Even a state effort to curb school shootings, through Evers’ office of violence prevention, which he announced after the Abundant Life school shooting in Madison, came in for scathing cynicism from Republican legislative leaders.
“It takes a bureaucrat to think that another government agency is actually going to be effective,” Vos spat, summing up the effort as “a whole bunch of touchy-feely bureaucrats that are going to go around wasting time, wasting money.”
At the federal level, Republicans are singing the same discordant tune.
Scott Bessent, the hedge fund manager Trump nominated to lead the U.S Treasury Department, said during his confirmation hearing that extending Trump’s 2017 tax cut which disproportionately benefited the very wealthy is “the single most important economic issue of the day.”
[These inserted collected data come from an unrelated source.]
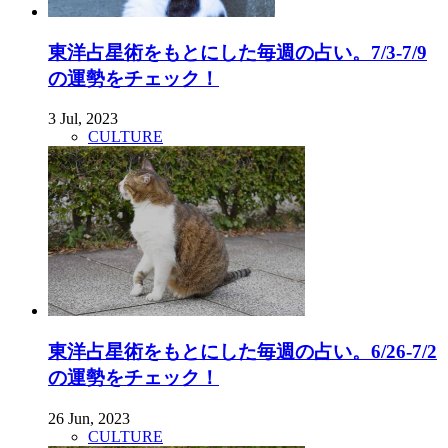
東洋占星術をもとにした毎週の占い。7/3-7/9
の運勢をチェック！
3 Jul, 2023
CULTURE
東洋占星術をもとにした毎週の占い。6/26-7/2
の運勢をチェック！
26 Jun, 2023
CULTURE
“If we do not renew and extend, then we will be facing an economic calamity,” Bessent said. When Georgia Democratic Sen. Raphael Warnock pressed Bessent on whether people who make more than $10 million per year really need a tax cut, Bessent replied, “There is no income level that I don’t think we should continue the [tax cut] as it was.” On the flip side, he endorsed deep cuts to federal spending that benefits less fortunate Americans. “We do not have a revenue problem in the United States of America; we have a spending problem,” Bessent said.
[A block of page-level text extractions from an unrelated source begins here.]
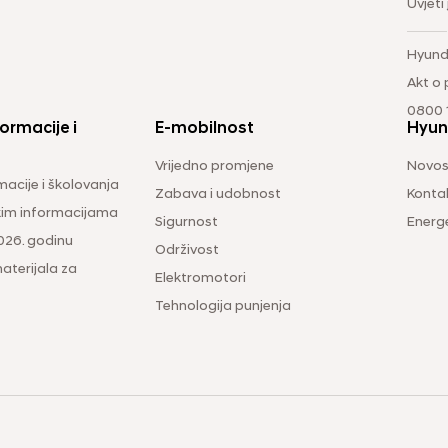
Uvjeti
Hyund
Akt o
0800 1
ormacije i
E-mobilnost
Hyun
Vrijedno promjene
Novos
macije i školovanja
Zabava i udobnost
Konta
čkim informacijama
Sigurnost
Energ
026. godinu
Održivost
aterijala za
Elektromotori
Tehnologija punjenja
The real economic calamity is shaping up as the incoming Trump administration eyes deep cuts to Medicaid and other cuts that will fall most heavily on poor families. For good measure, Bessent also said he opposes raising the federal minimum wage above $7.25 an hour.
Ever since Ronald Reagan championed trickle-down economics in the 1980s, Republicans have promised that cutting taxes on the wealthy and reducing the size of government will benefit most Americans. But it hasn’t worked out that way. “Cutting taxes for the rich over the past 40-plus years has had a huge impact, leaving less money for public programs that benefit millions of Americans while enriching a tiny percentage of the population,” the Center for Public Integrity reports. Income inequality skyrocketed: “As more money flowed upward, the gap in accumulated wealth widened,” the Center reports. “In 2019, the top 10% of Americans had three times the wealth of everyone else in the country combined.”
It comes down to this: Do you believe it’s better for rich people to get tax cuts and for all of us to pay more to meet basic needs — getting only the health care, education, infrastructure – even firefighting — we can afford to pay for out of pocket? Or do you think we can, as a society, create a world where there is a baseline level of wellbeing, decent education, food, shelter and security for all?
Republicans have been arguing for a long time that government is broken, should be “drowned in the bathtub” — that no one should be required to chip in to support things like public schools or provide decent housing and health care and education to all, including children born into families that can’t afford all these things on their own.
Now we face an aggressive push by the incoming Trump administration and the Wisconsin Leislature’s majority to destroy programs that benefit poor kids, poor families and society as a whole
After years and years of underfunding Wisconsin’s public schools and our once-great university system, Republican legislators now say there’s no point throwing good money after bad, using the struggles of an underfunded system as an excuse for further cuts.
If we can’t remember what it’s like to have a functional society, it’s easy to become cynical and give up on the idea of a healthy public sphere.
Now, as we enter the era of Trump 2.0, it’s important to remember what we had, what we lost, and what we need to fight like hell to hang on to.